|Sigma Phi Epsilon returns from life changing quest to Greece|
|Written by Ariana M. Taylor, Daily Vidette Features Editor|
|Tuesday, 24 July 2012 16:54|
Sigma Phi Epsilon is a social fraternity founded on the principles of virtue, diligence, and brotherly love. On June 14-24, the fraternity, also known as SigEp, held its 12th Tragos Quest to Greece, which further embraced their motto of “building balanced men.”
“The trip is called Tragos Quest to Greece and it is named after one of our past grand presidents Bill Tragos. It’s SigEp’s premiere leadership experience where sixteen undergraduates are chosen from around the country, after hundreds apply. The trip is fully funded by the fraternity and for ten days sixteen undergraduates and five mentors travel across the country of Greece,” Messersmith said.
Despite the beautiful scenery, the men of Sigma Phi Epsilon stayed focus as they had assigned readings and were accompanied by a professor from the University of Crete. In the mornings, the fraternity men would have discussions about mythology and the readings of Greece, and relate them back to today’s society.

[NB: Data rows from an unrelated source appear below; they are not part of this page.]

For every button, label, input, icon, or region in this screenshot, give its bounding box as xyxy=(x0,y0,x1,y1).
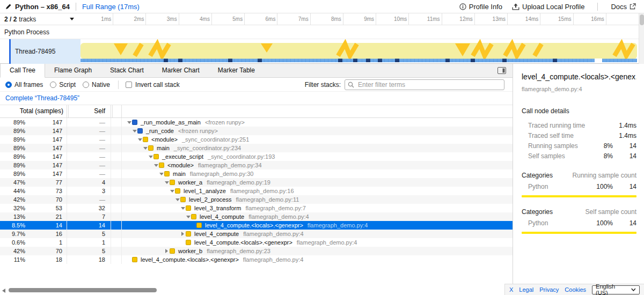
tab-marker-chart[interactable]: Marker Chart xyxy=(153,64,209,77)
timeline-ruler-ticks: 1ms2ms3ms4ms5ms6ms7ms8ms9ms10ms11ms12ms1… xyxy=(80,13,639,25)
call-node-sidebar: level_4_compute.<locals>.<genex… flamegr… xyxy=(513,64,644,295)
function-name: level_4_compute.<locals>.<genexpr> xyxy=(141,255,239,264)
tick-label: 15ms xyxy=(558,16,571,22)
table-row[interactable]: 44%733level_1_analyzeflamegraph_demo.py:… xyxy=(0,187,513,195)
docs-link[interactable]: Docs xyxy=(608,3,639,11)
horizontal-scrollbar[interactable] xyxy=(0,287,503,293)
thread-label[interactable]: Thread-78495 xyxy=(11,39,80,64)
invert-call-stack-checkbox[interactable]: Invert call stack xyxy=(126,81,180,88)
self-count: 5 xyxy=(67,247,111,255)
table-row[interactable]: 89%147—mainflamegraph_demo.py:30 xyxy=(0,169,513,178)
column-header-spacer xyxy=(111,105,122,117)
tab-marker-table[interactable]: Marker Table xyxy=(209,64,264,77)
ruler-tick: 12ms xyxy=(442,13,475,25)
table-row[interactable]: 89%147—_run_code<frozen runpy> xyxy=(0,127,513,135)
total-count: 16 xyxy=(25,230,67,238)
search-icon xyxy=(348,82,354,88)
scrollbar-thumb[interactable] xyxy=(9,288,157,292)
footer-link-cookies[interactable]: Cookies xyxy=(565,286,586,293)
collapse-twisty-icon[interactable] xyxy=(174,195,180,204)
profile-title: Python – x86_64 xyxy=(15,3,70,11)
self-count: 18 xyxy=(67,255,111,264)
scrollbar-thumb[interactable] xyxy=(640,14,644,25)
total-percent: 89% xyxy=(0,135,25,144)
tab-stack-chart[interactable]: Stack Chart xyxy=(101,64,153,77)
file-location: _sync_coordinator.py:193 xyxy=(208,152,275,161)
collapse-twisty-icon[interactable] xyxy=(153,161,159,169)
file-location: <frozen runpy> xyxy=(205,118,245,127)
expand-twisty-icon[interactable] xyxy=(180,230,186,238)
ruler-tick: 8ms xyxy=(311,13,343,25)
total-count: 77 xyxy=(25,178,67,187)
self-count: — xyxy=(67,152,111,161)
function-name: level_3_transform xyxy=(194,204,241,212)
radio-label: Script xyxy=(59,81,76,88)
table-row[interactable]: 89%147—<module>flamegraph_demo.py:34 xyxy=(0,161,513,169)
collapse-twisty-icon[interactable] xyxy=(137,135,143,144)
radio-script[interactable]: Script xyxy=(50,81,76,88)
detail-label: Running samples xyxy=(522,142,591,150)
full-range-button[interactable]: Full Range (17ms) xyxy=(82,3,140,11)
track-thread[interactable]: Thread-78495 xyxy=(0,39,639,64)
footer-link-legal[interactable]: Legal xyxy=(519,286,533,293)
collapse-twisty-icon[interactable] xyxy=(126,118,132,127)
expand-twisty-icon[interactable] xyxy=(164,247,170,255)
scroll-left-arrow-icon[interactable] xyxy=(2,289,5,293)
total-percent: 44% xyxy=(0,187,25,195)
sidebar-toggle-button[interactable] xyxy=(497,67,506,74)
table-row[interactable]: 42%705worker_bflamegraph_demo.py:23 xyxy=(0,247,513,255)
category-header: CategoriesSelf sample count xyxy=(522,208,636,216)
footer-link-x[interactable]: X xyxy=(509,286,513,293)
table-row[interactable]: 11%1818level_4_compute.<locals>.<genexpr… xyxy=(0,255,513,264)
external-link-icon xyxy=(630,3,636,10)
collapse-twisty-icon[interactable] xyxy=(164,178,170,187)
breadcrumb-root-link[interactable]: Complete “Thread-78495” xyxy=(5,94,79,102)
table-row[interactable]: 89%147—main_sync_coordinator.py:234 xyxy=(0,144,513,152)
collapse-twisty-icon[interactable] xyxy=(180,204,186,212)
tree-cell: level_4_compute.<locals>.<genexpr>flameg… xyxy=(122,238,513,247)
table-row[interactable]: 32%5332level_3_transformflamegraph_demo.… xyxy=(0,204,513,212)
ruler-tick: 4ms xyxy=(179,13,212,25)
tab-flame-graph[interactable]: Flame Graph xyxy=(45,64,101,77)
upload-profile-button[interactable]: Upload Local Profile xyxy=(509,3,587,11)
filter-stacks-input[interactable] xyxy=(345,79,504,90)
language-select[interactable]: English (US) xyxy=(592,285,640,294)
collapse-twisty-icon[interactable] xyxy=(148,152,153,161)
self-count: — xyxy=(67,118,111,127)
collapse-twisty-icon[interactable] xyxy=(142,144,148,152)
table-row[interactable]: 89%147—_execute_script_sync_coordinator.… xyxy=(0,152,513,161)
ruler-tick: 6ms xyxy=(245,13,277,25)
tracks-dropdown[interactable]: 2 / 2 tracks xyxy=(0,13,80,25)
total-percent: 8.5% xyxy=(0,221,25,230)
tree-cell: level_4_computeflamegraph_demo.py:4 xyxy=(122,230,513,238)
timeline-vertical-scrollbar[interactable] xyxy=(639,13,644,64)
profile-info-button[interactable]: Profile Info xyxy=(457,3,505,11)
collapse-twisty-icon[interactable] xyxy=(185,212,191,221)
footer-link-privacy[interactable]: Privacy xyxy=(539,286,559,293)
collapse-twisty-icon[interactable] xyxy=(169,187,175,195)
row-spacer xyxy=(111,204,122,212)
row-spacer xyxy=(111,169,122,178)
table-row[interactable]: 89%147—_run_module_as_main<frozen runpy> xyxy=(0,118,513,127)
collapse-twisty-icon[interactable] xyxy=(158,169,164,178)
table-row[interactable]: 47%774worker_aflamegraph_demo.py:19 xyxy=(0,178,513,187)
row-spacer xyxy=(111,144,122,152)
self-count: — xyxy=(67,195,111,204)
table-row[interactable]: 89%147—<module>_sync_coordinator.py:251 xyxy=(0,135,513,144)
category-percent: 100% xyxy=(591,183,613,190)
table-row[interactable]: 9.7%165level_4_computeflamegraph_demo.py… xyxy=(0,230,513,238)
table-row[interactable]: 0.6%11level_4_compute.<locals>.<genexpr>… xyxy=(0,238,513,247)
table-row[interactable]: 42%70—level_2_processflamegraph_demo.py:… xyxy=(0,195,513,204)
self-count: — xyxy=(67,144,111,152)
self-count: — xyxy=(67,169,111,178)
table-row[interactable]: 8.5%1414level_4_compute.<locals>.<genexp… xyxy=(0,221,513,230)
table-row[interactable]: 13%217level_4_computeflamegraph_demo.py:… xyxy=(0,212,513,221)
radio-native[interactable]: Native xyxy=(83,81,110,88)
track-python-process[interactable]: Python Process xyxy=(0,25,639,39)
collapse-twisty-icon[interactable] xyxy=(131,127,137,135)
radio-all-frames[interactable]: All frames xyxy=(5,81,43,88)
thread-activity-graph[interactable] xyxy=(80,39,639,64)
call-tree: 89%147—_run_module_as_main<frozen runpy>… xyxy=(0,118,513,264)
total-cell: 32%53 xyxy=(0,204,67,212)
tab-call-tree[interactable]: Call Tree xyxy=(0,64,45,78)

“We would get on the bus and see ancient ruins somewhere whether it was the Temple of Apollo or Olympia … it was big things in Greece that we had read about that we got to see in real life. The purpose of the trip is for the men to have this experience in Greece, where modern-day philosophy was said to have begun, and then have conversations and tie them back to our fraternity with the idea that when these men [return home] they will be forever changed, and then they in turn will give back to the next generation,” he said.
Seeing the ancient ruins was merely one of the many unforgettable moments Messersmith encountered in Greece.
“Midway through the trip we’re in Delphi and this is where the oracle of Delphi was said to be, so people would travel to this oracle and stand in line for days to have a prophecy told to them. It’s also where the Temple of Apollo was … so this night, we did our fraternity’s ritual on a cliff overlooking Delphi, which is just amazing,” he explained.
The Greek considered it the center of the universe and our ritual is the center of our fraternity and that’s the one thing that bonds all of us together. So we’re doing the ritual on this cliff overlooking ancient ruins and it was emotionally overwhelming. You walk in and you see these three ancient stones that all of our ritual stuff is on and you’re realizing how few men get to participate in this … it was unbelievable.”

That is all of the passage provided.